Massive crowds, security concerns prove to be issues at Raptors parade

Fans climb the arches at Nathan Phillips Square ahead of the 2019 Toronto Raptors Championship parade in Toronto, on Monday, June 17, 2019. THE CANADIAN PRESS/Andrew Lahodynskyj

TORONTO - A shooting that sparked a stampede at a massive rally celebrating the Raptors' historic NBA title highlighted the challenges of organizing a large celebratory event in a sprawling metropolis such as Toronto, authorities said Monday.

Officials had to balance the fan experience with safety concerns as they planned for a kilometres-long victory parade and ensuing public party, said city spokesman Brad Ross. The biggest logistical challenge, he said, was the estimated two million fans who turned out — about a million of which were gathered at the rally outside city hall.

"How do you keep back more than a million people on the parade, when really this is all about a celebration and not security," Ross said. "You try to make the players and the team accessible because the fans want to thank the players and players want to thank the fans."

Barriers had been set up along parts of the parade route, but fans hopped those fences in many areas, crowding the floats that carried the team and other dignitaries. The parade itself was significantly behind schedule, leaving fans packed into Nathan Phillips Square — the site of the ensuing rally — waiting hours to see the champions.

The public party at the square, once it finally got underway, was briefly suspended due to the shooting before carrying on even as fans on one end pushed and shoved while scrambling for cover. Some parents were separated from their children, other fans lost backpacks and purses and several screamed amid the chaos.

Police said four people suffered injuries related to the shooting. Three people were arrested and two firearms were recovered, police said.

Toronto police Chief Mark Saunders defended the city's role in the massive Raptors' party.

"We're not going to turn it in to a security event, we're not going to transition to that, we didn't feel there was a need for that," Saunders told reporters after the celebration. "This is a once-in-a-lifetime for so many people."

Ross said the city had begun planning for the parade while the Raptors played the Golden State Warriors in the NBA Finals, using experience the team's owners — Maple Leaf Sports and Entertainment — and police had gleaned from the numerous events at Jurassic Park, the fanzone outside the Raptors' arena.
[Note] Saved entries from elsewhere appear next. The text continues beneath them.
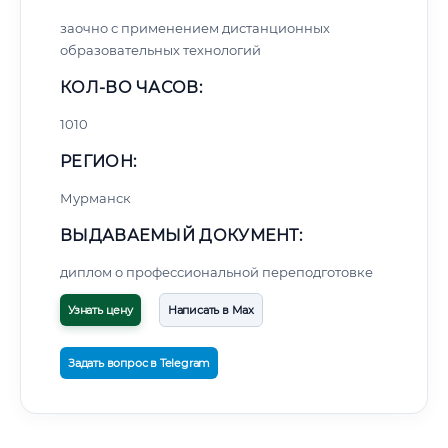
заочно с применением дистанционных
образовательных технологий
КОЛ-ВО ЧАСОВ:
1010
РЕГИОН:
Мурманск
ВЫДАВАЕМЫЙ ДОКУМЕНТ:
диплом о профессиональной переподготовке
Узнать цену
Написать в Max
Задать вопрос в Telegram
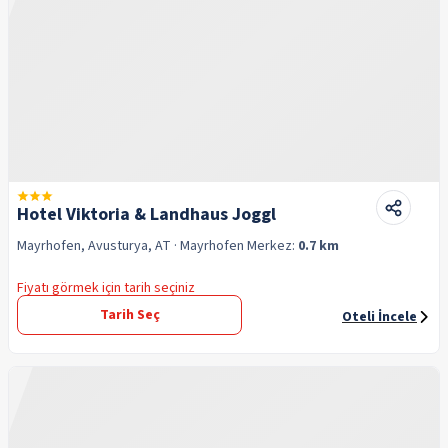
Hotel Viktoria & Landhaus Joggl
Mayrhofen, Avusturya, AT
· Mayrhofen
Merkez:
0.7 km
Fiyatı görmek için tarih seçiniz
Tarih Seç
Oteli İncele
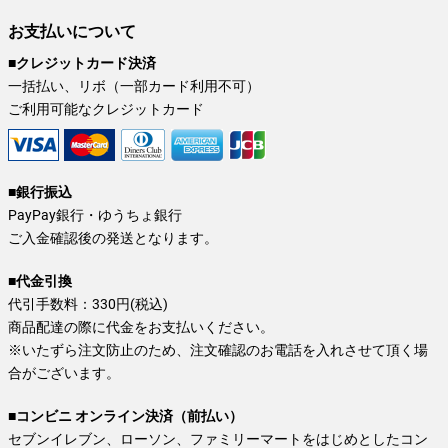
お支払いについて
■クレジットカード決済
一括払い、リボ（一部カード利用不可）
ご利用可能なクレジットカード
■銀行振込
PayPay銀行・ゆうちょ銀行
ご入金確認後の発送となります。
■代金引換
代引手数料：330円(税込)
商品配達の際に代金をお支払いください。
※いたずら注文防止のため、注文確認のお電話を入れさせて頂く場
合がございます。
■コンビニ オンライン決済（前払い）
セブンイレブン、ローソン、ファミリーマートをはじめとしたコン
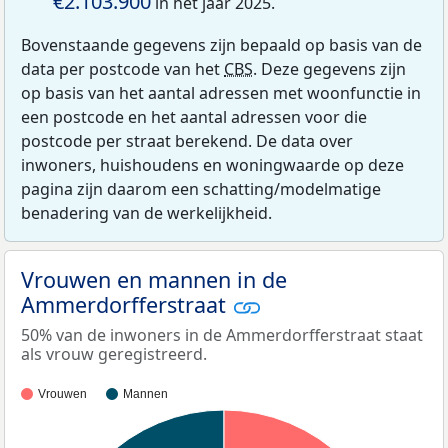
€2.103.900
in het jaar 2025.
Bovenstaande gegevens zijn bepaald op basis van de
data per postcode van het
CBS
. Deze gegevens zijn
op basis van het aantal adressen met woonfunctie in
een postcode en het aantal adressen voor die
postcode per straat berekend. De data over
inwoners, huishoudens en woningwaarde op deze
pagina zijn daarom een schatting/modelmatige
benadering van de werkelijkheid.
Vrouwen en mannen in de
Ammerdorfferstraat
50% van de inwoners in de Ammerdorfferstraat staat
als vrouw geregistreerd.
Vrouwen
Mannen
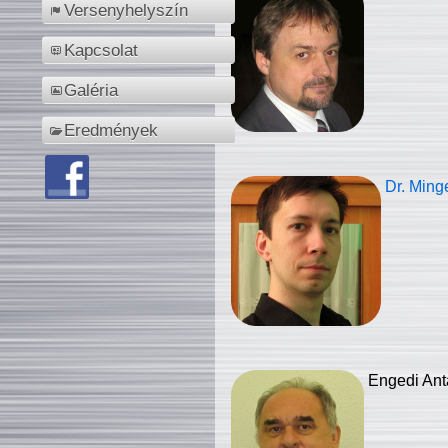
Versenyhelyszín
Kapcsolat
Galéria
Eredmények
Dr. Ming
Engedi Ant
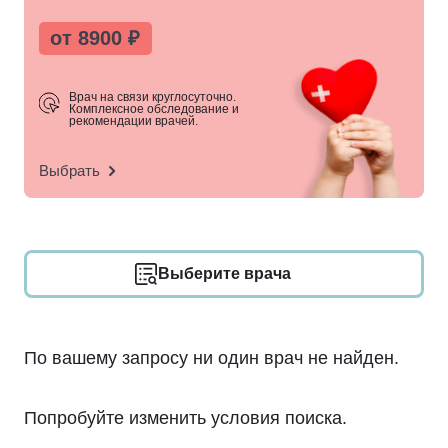
от 8900 ₽
Врач на связи круглосуточно.
Комплексное обследование и
рекомендации врачей.
Выбрать
Выберите врача
По вашему запросу ни один врач не найден.
Попробуйте изменить условия поиска.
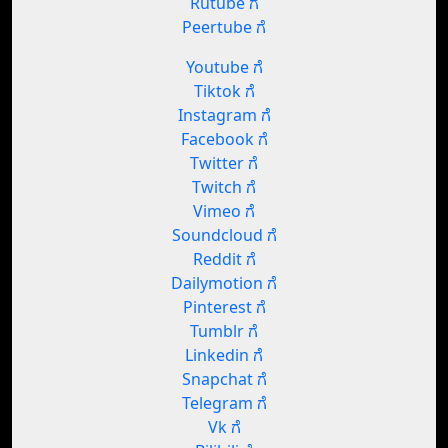
Rutube ಗೆ
Peertube ಗೆ
Youtube ಗೆ
Tiktok ಗೆ
Instagram ಗೆ
Facebook ಗೆ
Twitter ಗೆ
Twitch ಗೆ
Vimeo ಗೆ
Soundcloud ಗೆ
Reddit ಗೆ
Dailymotion ಗೆ
Pinterest ಗೆ
Tumblr ಗೆ
Linkedin ಗೆ
Snapchat ಗೆ
Telegram ಗೆ
Vk ಗೆ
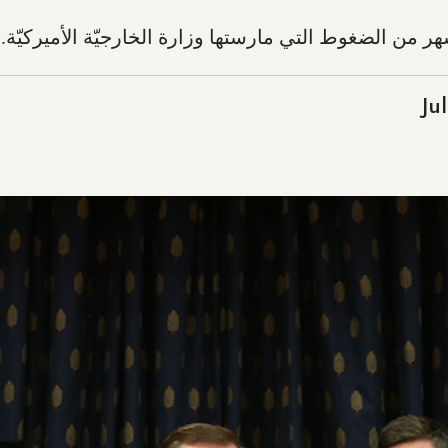
ر من الضغوط التي مارستها وزارة الخارجيّة الأميركيّة.
Ju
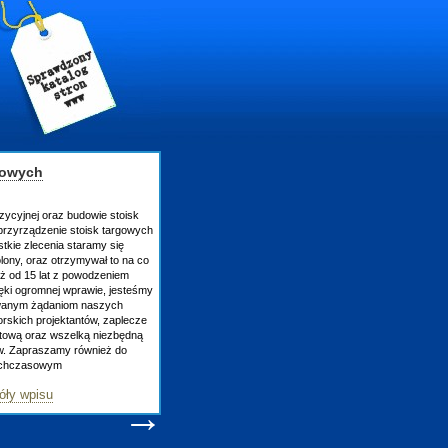
gowych
zycyjnej oraz budowie stoisk
rzyrządzenie stoisk targowych
tkie zlecenia staramy się
lony, oraz otrzymywał to na co
uż od 15 lat z powodzeniem
ęki ogromnej wprawie, jesteśmy
owanym żądaniom naszych
skich projektantów, zaplecze
atową oraz wszelką niezbędną
ów. Zapraszamy również do
tychczasowym
óły wpisu
→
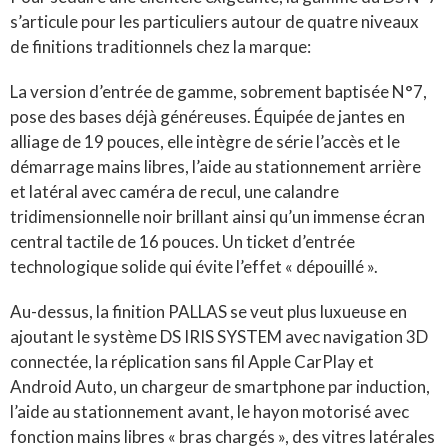
s’articule pour les particuliers autour de quatre niveaux
de finitions traditionnels chez la marque
:
La version d’entrée de gamme, sobrement baptisée N°7,
pose des bases déjà généreuses
.
Équipée de jantes en
alliage de 19 pouces, elle intègre de série l’accès et le
démarrage mains libres, l’aide au stationnement arrière
et latéral avec caméra de recul, une calandre
tridimensionnelle noir brillant ainsi qu’un immense écran
central tactile de 16 pouces
.
Un ticket d’entrée
technologique solide qui évite l’effet « dépouillé »
.
Au-dessus, la finition PALLAS se veut plus luxueuse en
ajoutant le système DS IRIS SYSTEM avec navigation 3D
connectée, la réplication sans fil Apple CarPlay et
Android Auto, un chargeur de smartphone par induction,
l’aide au stationnement avant, le hayon motorisé avec
fonction mains libres « bras chargés », des vitres latérales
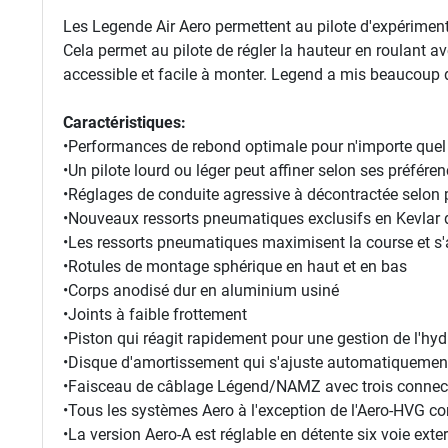
Les Legende Air Aero permettent au pilote d'expérimen
Cela permet au pilote de régler la hauteur en roulant 
accessible et facile à monter. Legend a mis beaucoup d
Caractéristiques:
•Performances de rebond optimale pour n'importe quel 
•Un pilote lourd ou léger peut affiner selon ses préfére
•Réglages de conduite agressive à décontractée selon 
•Nouveaux ressorts pneumatiques exclusifs en Kevlar q
•Les ressorts pneumatiques maximisent la course et s'
•Rotules de montage sphérique en haut et en bas
•Corps anodisé dur en aluminium usiné
•Joints à faible frottement
•Piston qui réagit rapidement pour une gestion de l'hy
•Disque d'amortissement qui s'ajuste automatiquement
•Faisceau de câblage Légend/NAMZ avec trois connect
•Tous les systèmes Aero à l'exception de l'Aero-HVG 
•La version Aero-A est réglable en détente six voie ext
Security during the parade and rally was tight around the team, Ross said, noting that Prime Minister Justin Trudeau and other high-profile guests such as Ontario Premier Doug Ford and Toronto Mayor John Tory were all on stage when the shooting occurred.

"Given the time we had to pull this together and the size of the crowd, I'd say it was a special event overall," Ross said. "There are things that are going to happen you can't control for, but that's why we had such a heavy police and security presence."

Tory said he wanted to thank the Raptor fans who showed up and celebrated peacefully as well as the police for their efforts after the "unfortunate" shooting.

"It is disappointing and I'm sure a source of anger for more than just me that anyone would carry a gun and discharge it at what was otherwise a joyous celebration," he said in a statement.

Toronto's transit commission closed down three nearby subway stations due to overcrowding as fans congregated downtown for the festivities. It also cut power to the overhead streetcar lines nearby at one point "due to unsafe behaviour and people climbing TTC infrastructure."

Toronto EMS spokeswoman Kim McKinnon said besides two people taken to a trauma centre with gunshot wounds, paramedics transported about 10 people to hospital, most with minor heat-related illnesses.

"This is a very, very large crowd, so this is not out of the ordinary for us," McKinnon said.

Toronto Fire district chief Stephan Powell said firefighters dealt with about a dozen calls for dehydration in the square.